This page explains how measurement results get from the TMF8829 sensor to your application, why the driver uses callbacks for data delivery, and how to assemble a complete frame when the payload is larger than the driver buffer.

Overview

Once a measurement is complete, the TMF8829 writes the result frame into an internal FIFO. Your application retrieves that frame by calling tmf8829_read_results (or tmf8829_read_histogram for histogram data). During this call the driver reads the FIFO in chunks, clock-corrects distance data, and delivers each chunk to your application through one of the registered callback functions set on the tmf8829_driver_t struct:

Field Callback type When invoked
on_stream_header tmf8829_on_stream_header_fn Once per tmf8829_read_results / tmf8829_read_histogram call, before any payload. Carries the fused pre-header (5 bytes) + frame header (16 bytes) = 21 bytes total.
on_result tmf8829_on_result_fn One or more times per tmf8829_read_results call, once for each FIFO chunk.
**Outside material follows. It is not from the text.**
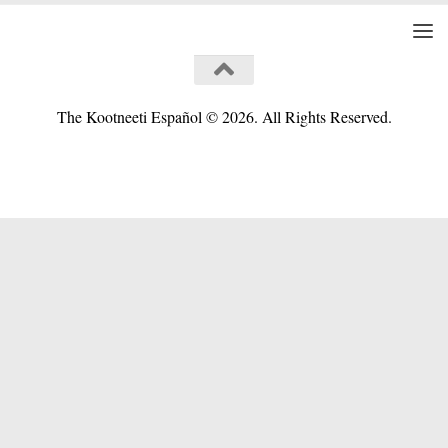
The Kootneeti Español © 2026. All Rights Reserved.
The final chunk ends with the 12-byte frame footer (including the 2-byte EOF marker).
on_histogram tmf8829_on_histogram_fn One or more times per tmf8829_read_histogram call, once for each FIFO chunk. The final chunk also ends with the 12-byte frame footer.

All callbacks are optional. Set any field to NULL to ignore that data path.

Why Callbacks instead of a Return Buffer

The TMF8829 stores result frames in a sensor-side FIFO (TMF8829_FIFO_SIZE = 8192 bytes). A single measurement frame — especially at high resolutions such as 48×32 — can be several kilobytes in size. Allocating a contiguous host buffer large enough for the worst-case frame would waste RAM on constrained microcontrollers.

Instead the driver re-uses the small, caller-supplied drv->buffer as a staging area and calls the registered callback once for each chunk read from the FIFO. This keeps the required RAM at TMF8829_MIN_BUFFER_SIZE (256 bytes minimum) regardless of the measurement resolution. A larger buffer reduces the number of bus transactions and callback invocations, but is never mandatory.

The on_result Callback Is Called Multiple Times

This is the most important thing to understand about the data path.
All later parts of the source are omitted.